**Materials provided**.
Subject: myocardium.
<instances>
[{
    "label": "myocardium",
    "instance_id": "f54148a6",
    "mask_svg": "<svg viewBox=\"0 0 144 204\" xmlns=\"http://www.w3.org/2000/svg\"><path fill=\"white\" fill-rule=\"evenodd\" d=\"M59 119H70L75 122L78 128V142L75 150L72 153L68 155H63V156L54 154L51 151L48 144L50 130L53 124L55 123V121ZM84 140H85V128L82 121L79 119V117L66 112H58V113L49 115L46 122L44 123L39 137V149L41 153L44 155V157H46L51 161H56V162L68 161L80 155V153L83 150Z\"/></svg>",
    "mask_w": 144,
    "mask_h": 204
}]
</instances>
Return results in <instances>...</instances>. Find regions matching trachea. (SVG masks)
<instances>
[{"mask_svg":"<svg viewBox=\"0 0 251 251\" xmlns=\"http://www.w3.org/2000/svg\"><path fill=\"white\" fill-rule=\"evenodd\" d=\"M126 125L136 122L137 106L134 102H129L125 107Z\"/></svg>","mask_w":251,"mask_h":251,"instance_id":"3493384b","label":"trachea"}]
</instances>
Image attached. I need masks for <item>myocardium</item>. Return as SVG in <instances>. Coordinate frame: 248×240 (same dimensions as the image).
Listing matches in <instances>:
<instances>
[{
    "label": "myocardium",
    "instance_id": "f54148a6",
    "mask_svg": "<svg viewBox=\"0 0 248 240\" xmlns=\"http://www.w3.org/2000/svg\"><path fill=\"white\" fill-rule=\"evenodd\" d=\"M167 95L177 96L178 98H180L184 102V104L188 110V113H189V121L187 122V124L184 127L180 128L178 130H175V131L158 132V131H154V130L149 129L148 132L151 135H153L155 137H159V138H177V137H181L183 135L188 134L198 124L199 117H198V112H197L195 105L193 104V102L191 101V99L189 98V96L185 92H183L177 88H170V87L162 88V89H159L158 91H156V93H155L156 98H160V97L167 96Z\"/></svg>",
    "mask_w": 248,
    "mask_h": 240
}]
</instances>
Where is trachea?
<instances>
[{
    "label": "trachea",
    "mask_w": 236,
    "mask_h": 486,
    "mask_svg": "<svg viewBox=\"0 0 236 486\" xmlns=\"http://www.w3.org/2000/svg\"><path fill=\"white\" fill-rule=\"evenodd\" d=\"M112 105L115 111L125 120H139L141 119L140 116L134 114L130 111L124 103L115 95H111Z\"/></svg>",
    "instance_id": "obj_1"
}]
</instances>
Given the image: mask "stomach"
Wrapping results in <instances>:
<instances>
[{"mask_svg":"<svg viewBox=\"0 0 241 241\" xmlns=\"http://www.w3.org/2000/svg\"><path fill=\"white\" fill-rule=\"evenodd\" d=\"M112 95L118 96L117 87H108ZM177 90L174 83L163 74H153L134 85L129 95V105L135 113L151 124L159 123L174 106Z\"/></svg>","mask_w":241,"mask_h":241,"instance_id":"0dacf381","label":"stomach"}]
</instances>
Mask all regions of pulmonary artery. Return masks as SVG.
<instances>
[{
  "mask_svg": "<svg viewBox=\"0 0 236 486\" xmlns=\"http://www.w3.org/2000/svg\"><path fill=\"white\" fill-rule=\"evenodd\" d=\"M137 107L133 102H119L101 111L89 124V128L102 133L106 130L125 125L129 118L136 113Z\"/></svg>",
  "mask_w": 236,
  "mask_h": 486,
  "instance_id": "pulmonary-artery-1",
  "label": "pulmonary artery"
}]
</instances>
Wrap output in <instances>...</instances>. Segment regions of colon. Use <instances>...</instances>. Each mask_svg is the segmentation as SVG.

**Work task**.
Copy the entries above exactly. Miss none of them.

**Solution for this exercise**.
Subject: myocardium.
<instances>
[{
    "label": "myocardium",
    "instance_id": "f54148a6",
    "mask_svg": "<svg viewBox=\"0 0 144 204\" xmlns=\"http://www.w3.org/2000/svg\"><path fill=\"white\" fill-rule=\"evenodd\" d=\"M59 119H70L75 122L78 128V142L75 150L72 153L68 155H63V156L54 154L51 151L48 144L50 130L53 124L55 123V121ZM84 140H85V128L82 121L79 119V117L66 112H58V113L49 115L46 122L44 123L39 137V149L41 153L44 155V157H46L51 161H56V162L68 161L80 155V153L83 150Z\"/></svg>",
    "mask_w": 144,
    "mask_h": 204
}]
</instances>
Return results in <instances>...</instances>. Find regions matching trachea. (SVG masks)
<instances>
[{"mask_svg":"<svg viewBox=\"0 0 251 251\" xmlns=\"http://www.w3.org/2000/svg\"><path fill=\"white\" fill-rule=\"evenodd\" d=\"M126 125L136 122L137 106L134 102H129L125 107Z\"/></svg>","mask_w":251,"mask_h":251,"instance_id":"3493384b","label":"trachea"}]
</instances>
Image attached. I need masks for <item>myocardium</item>. Return as SVG in <instances>. Coordinate frame: 248×240 (same dimensions as the image).
Listing matches in <instances>:
<instances>
[{
    "label": "myocardium",
    "instance_id": "f54148a6",
    "mask_svg": "<svg viewBox=\"0 0 248 240\" xmlns=\"http://www.w3.org/2000/svg\"><path fill=\"white\" fill-rule=\"evenodd\" d=\"M167 95L177 96L178 98H180L184 102V104L188 110V113H189V121L187 122V124L184 127L180 128L178 130H175V131L158 132V131H154V130L149 129L148 132L151 135H153L155 137H159V138H177V137H181L183 135L188 134L198 124L199 117H198V112H197L195 105L193 104V102L191 101V99L189 98V96L185 92H183L177 88H170V87L162 88V89H159L158 91H156V93H155L156 98H160V97L167 96Z\"/></svg>",
    "mask_w": 248,
    "mask_h": 240
}]
</instances>
Where is trachea?
<instances>
[{
    "label": "trachea",
    "mask_w": 236,
    "mask_h": 486,
    "mask_svg": "<svg viewBox=\"0 0 236 486\" xmlns=\"http://www.w3.org/2000/svg\"><path fill=\"white\" fill-rule=\"evenodd\" d=\"M112 105L115 111L125 120H139L141 119L140 116L134 114L130 111L124 103L115 95H111Z\"/></svg>",
    "instance_id": "obj_1"
}]
</instances>
Given the image: mask "stomach"
Wrapping results in <instances>:
<instances>
[{"mask_svg":"<svg viewBox=\"0 0 241 241\" xmlns=\"http://www.w3.org/2000/svg\"><path fill=\"white\" fill-rule=\"evenodd\" d=\"M112 95L118 96L117 87H108ZM177 90L174 83L163 74H153L134 85L129 95V105L135 113L151 124L159 123L174 106Z\"/></svg>","mask_w":241,"mask_h":241,"instance_id":"0dacf381","label":"stomach"}]
</instances>
Mask all regions of pulmonary artery. Return masks as SVG.
<instances>
[{
  "mask_svg": "<svg viewBox=\"0 0 236 486\" xmlns=\"http://www.w3.org/2000/svg\"><path fill=\"white\" fill-rule=\"evenodd\" d=\"M137 107L133 102H119L101 111L89 124V128L102 133L106 130L125 125L129 118L136 113Z\"/></svg>",
  "mask_w": 236,
  "mask_h": 486,
  "instance_id": "pulmonary-artery-1",
  "label": "pulmonary artery"
}]
</instances>
Wrap output in <instances>...</instances>. Segment regions of colon. Use <instances>...</instances>. Each mask_svg is the segmentation as SVG.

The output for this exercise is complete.